The 27-year-old Oberlin native always knew she would be an artist. Jackson fell in love with computer animation in the 10th grade when her mother, an artist, brought home a Packard Bell computer and connected it to the Internet.

Before graduating from Syracuse University, she got an internship after her aunt put in a good word during an educational presentation at NASA. Jackson’s first real project was redesigning the Web site for NASA’s educational programs office.

Once Jackson made the “leap of faith” to her own business, she got a little nervous. “You don’t have that constant knowing that you have a steady paycheck,” she said.

Jackson had done some free-lancing before leaving NASA, and she used that money to buy a laptop and a tablet that digitizes free-hand drawings. Other savings are carrying her through ebbs in business.

“I’m not making as much money as I was before,” Jackson said. But each time she got a little concerned about her finances, more jobs came in.

She is getting used to the “ebb and flow” of free-lance work. “You can pick and choose your projects,” she said. She does much of her work at her Elyria apartment, which she shares with her 6-year-old daughter, Alexandra.

Jackson’s goals for this year include writing business and financial plans for the business she recently renamed Zarya Consulting. “My problem is, I’m very good at marketing myself. Then all of a sudden, I’ll have more work than I can handle.”

An early start

Alec McClennan figured he would go to work as a civil engineer after earning his degree from the University of Pennsylvania.
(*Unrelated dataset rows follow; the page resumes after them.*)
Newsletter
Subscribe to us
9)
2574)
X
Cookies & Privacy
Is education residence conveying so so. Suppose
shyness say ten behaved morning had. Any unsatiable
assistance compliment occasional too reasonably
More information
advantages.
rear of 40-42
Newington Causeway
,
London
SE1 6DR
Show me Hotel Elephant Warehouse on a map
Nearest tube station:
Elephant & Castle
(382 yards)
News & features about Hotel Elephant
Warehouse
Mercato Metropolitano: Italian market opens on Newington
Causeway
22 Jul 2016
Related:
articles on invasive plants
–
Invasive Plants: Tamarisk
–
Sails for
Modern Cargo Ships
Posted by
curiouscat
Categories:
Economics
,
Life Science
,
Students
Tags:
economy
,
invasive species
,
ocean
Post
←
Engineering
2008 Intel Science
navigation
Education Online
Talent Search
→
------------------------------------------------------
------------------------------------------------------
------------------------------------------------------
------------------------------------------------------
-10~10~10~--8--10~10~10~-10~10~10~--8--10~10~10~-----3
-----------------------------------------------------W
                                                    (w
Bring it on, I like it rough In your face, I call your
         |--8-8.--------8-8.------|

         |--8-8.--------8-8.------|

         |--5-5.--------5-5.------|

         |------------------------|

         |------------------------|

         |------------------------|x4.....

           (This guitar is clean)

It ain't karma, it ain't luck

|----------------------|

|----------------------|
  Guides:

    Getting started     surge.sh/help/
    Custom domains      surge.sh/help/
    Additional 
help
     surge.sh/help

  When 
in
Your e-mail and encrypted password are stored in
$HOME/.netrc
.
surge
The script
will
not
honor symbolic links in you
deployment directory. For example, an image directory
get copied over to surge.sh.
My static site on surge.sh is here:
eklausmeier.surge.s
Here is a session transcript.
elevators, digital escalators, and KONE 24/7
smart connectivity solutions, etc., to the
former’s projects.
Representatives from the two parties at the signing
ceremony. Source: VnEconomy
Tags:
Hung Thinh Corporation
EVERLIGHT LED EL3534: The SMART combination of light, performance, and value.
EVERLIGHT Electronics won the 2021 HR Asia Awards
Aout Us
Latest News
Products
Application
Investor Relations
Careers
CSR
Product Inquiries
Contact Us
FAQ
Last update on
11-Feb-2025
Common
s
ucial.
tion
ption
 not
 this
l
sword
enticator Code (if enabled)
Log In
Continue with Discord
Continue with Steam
Then the 29-year-old from Chagrin Falls did an internship at the MidTown Corridor project in Cleveland.

“I liked it,” McClennan said. “But that’s where I made the conclusion that I couldn’t make a difference” by doing traffic studies or finding new uses for old buildings.

He liked starting businesses. As a teen, he sold lemonade to golfers at neighboring Tanglewood Country Club. In high school, he and his brother sealed asphalt driveways.

So he made a list of jobs he might like. Starting an organic lawn care company was near the top. McClennan had spread bags of chemical fertilizers and weed killers on his dad’s two-acre lawn for years. He noticed the chemicals seemed to do more harm than good.

Challenged by his father to find another way to care for the lawn, McClennan read books and talked to natural lawn care experts. He tried everything from dried sludge to dried seaweed. Nothing seemed to work. Then he learned about aerating – poking holes in the ground to allow the water and nutrients to penetrate.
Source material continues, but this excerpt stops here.